[Saved entries]:
******

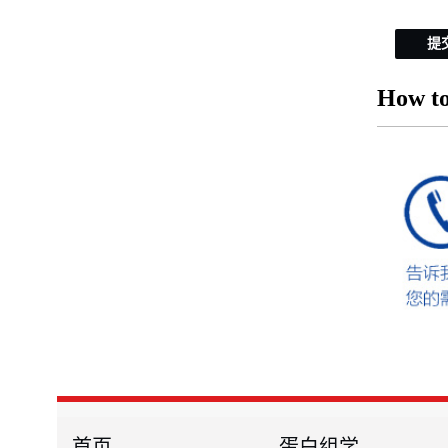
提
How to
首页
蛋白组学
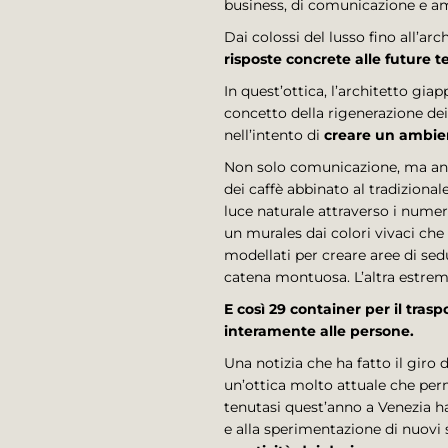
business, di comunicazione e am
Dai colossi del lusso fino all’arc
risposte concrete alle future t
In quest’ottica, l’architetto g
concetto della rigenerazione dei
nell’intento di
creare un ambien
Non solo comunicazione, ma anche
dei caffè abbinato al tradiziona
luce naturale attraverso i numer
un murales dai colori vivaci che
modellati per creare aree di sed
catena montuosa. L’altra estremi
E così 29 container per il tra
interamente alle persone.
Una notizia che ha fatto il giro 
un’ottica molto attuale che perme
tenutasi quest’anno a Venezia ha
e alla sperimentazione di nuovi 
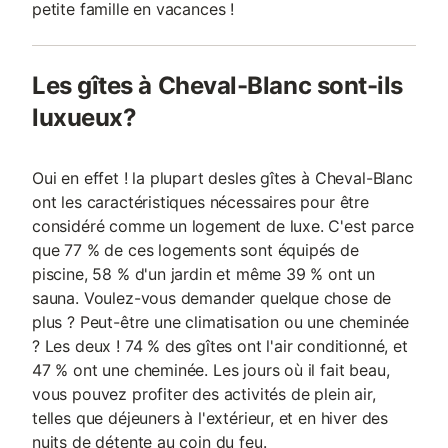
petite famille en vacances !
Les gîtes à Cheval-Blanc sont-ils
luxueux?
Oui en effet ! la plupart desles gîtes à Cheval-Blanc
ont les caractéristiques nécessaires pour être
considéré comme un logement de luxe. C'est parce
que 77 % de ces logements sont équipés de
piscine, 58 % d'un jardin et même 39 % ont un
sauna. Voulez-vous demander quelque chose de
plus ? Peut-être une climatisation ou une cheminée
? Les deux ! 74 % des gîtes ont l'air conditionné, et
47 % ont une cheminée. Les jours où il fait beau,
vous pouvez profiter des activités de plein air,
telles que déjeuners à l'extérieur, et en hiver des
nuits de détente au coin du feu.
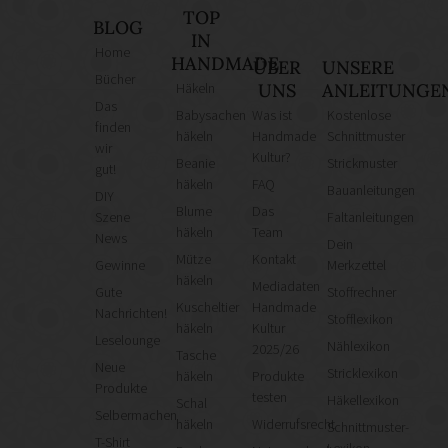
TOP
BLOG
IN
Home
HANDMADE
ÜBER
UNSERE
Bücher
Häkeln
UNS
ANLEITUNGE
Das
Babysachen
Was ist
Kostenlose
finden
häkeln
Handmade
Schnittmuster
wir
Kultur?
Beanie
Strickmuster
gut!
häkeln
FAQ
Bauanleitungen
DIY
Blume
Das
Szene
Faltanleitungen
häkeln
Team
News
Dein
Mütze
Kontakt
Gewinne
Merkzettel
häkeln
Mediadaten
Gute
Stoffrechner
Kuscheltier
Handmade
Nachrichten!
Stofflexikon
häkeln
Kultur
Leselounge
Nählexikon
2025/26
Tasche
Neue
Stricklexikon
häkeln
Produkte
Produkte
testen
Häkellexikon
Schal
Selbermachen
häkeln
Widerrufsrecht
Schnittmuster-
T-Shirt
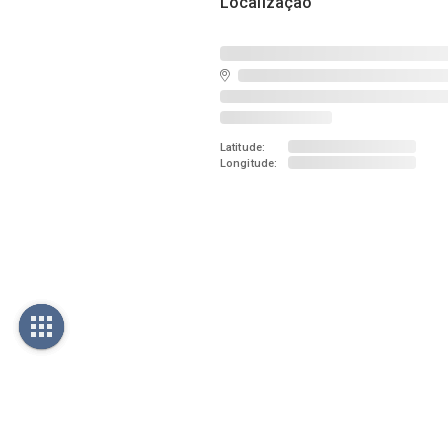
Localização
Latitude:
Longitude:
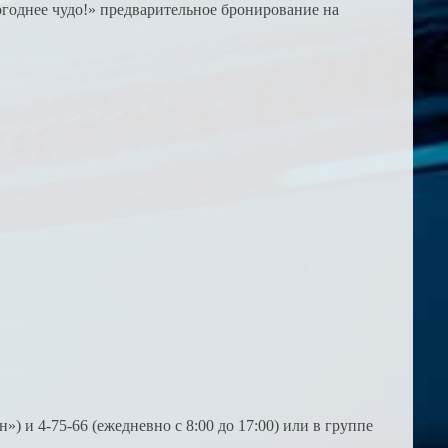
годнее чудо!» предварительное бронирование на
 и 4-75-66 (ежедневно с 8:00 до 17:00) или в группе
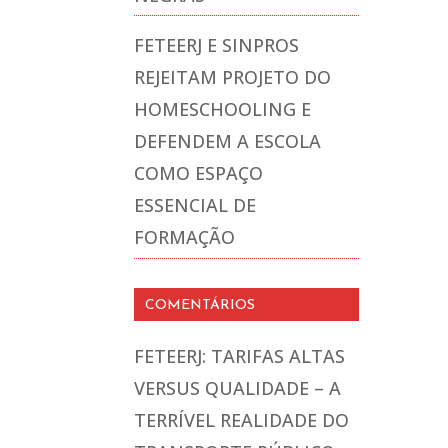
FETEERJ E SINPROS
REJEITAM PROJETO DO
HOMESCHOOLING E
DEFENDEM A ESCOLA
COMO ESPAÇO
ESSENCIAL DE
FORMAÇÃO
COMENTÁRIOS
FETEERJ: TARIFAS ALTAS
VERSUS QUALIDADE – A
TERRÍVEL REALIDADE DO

******

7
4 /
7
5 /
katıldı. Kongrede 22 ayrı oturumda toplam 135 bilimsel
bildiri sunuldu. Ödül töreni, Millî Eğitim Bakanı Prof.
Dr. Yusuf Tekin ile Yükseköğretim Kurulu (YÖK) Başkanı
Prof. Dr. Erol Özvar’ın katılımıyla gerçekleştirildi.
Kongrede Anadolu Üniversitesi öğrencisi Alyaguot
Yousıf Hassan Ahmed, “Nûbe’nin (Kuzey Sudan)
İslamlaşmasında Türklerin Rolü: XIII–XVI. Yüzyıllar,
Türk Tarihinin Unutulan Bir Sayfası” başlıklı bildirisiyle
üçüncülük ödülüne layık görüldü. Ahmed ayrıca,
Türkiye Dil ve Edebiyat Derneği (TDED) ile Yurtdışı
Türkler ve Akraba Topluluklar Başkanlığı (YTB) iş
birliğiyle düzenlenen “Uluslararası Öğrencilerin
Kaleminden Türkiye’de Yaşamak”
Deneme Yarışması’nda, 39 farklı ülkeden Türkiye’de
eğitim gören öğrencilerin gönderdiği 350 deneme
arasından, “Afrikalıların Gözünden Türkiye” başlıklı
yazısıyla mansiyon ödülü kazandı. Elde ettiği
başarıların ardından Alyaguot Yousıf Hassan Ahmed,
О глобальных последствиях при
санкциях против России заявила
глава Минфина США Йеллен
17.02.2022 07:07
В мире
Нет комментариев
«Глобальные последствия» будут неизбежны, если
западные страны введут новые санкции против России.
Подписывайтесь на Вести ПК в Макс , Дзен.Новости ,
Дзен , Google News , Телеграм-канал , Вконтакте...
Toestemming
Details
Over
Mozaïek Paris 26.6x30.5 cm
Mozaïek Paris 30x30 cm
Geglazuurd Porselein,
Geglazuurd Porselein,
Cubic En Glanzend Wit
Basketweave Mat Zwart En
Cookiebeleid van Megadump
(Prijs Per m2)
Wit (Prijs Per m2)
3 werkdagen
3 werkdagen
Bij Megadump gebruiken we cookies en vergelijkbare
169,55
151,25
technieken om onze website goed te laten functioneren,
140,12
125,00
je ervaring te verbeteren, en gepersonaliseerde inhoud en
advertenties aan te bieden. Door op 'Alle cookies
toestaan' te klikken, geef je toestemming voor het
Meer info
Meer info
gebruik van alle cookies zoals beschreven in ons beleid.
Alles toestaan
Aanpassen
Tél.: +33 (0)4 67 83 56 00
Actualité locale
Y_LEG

******

[TASK OBJECTIVE]:
Nothing but lines that contain "Blanc" should appear in the answer. Copy each from the records.

[RESPONSE FOR THIS EXERCISE]:
Les gîtes à Cheval-Blanc sont-ils
Oui en effet ! la plupart desles gîtes à Cheval-Blanc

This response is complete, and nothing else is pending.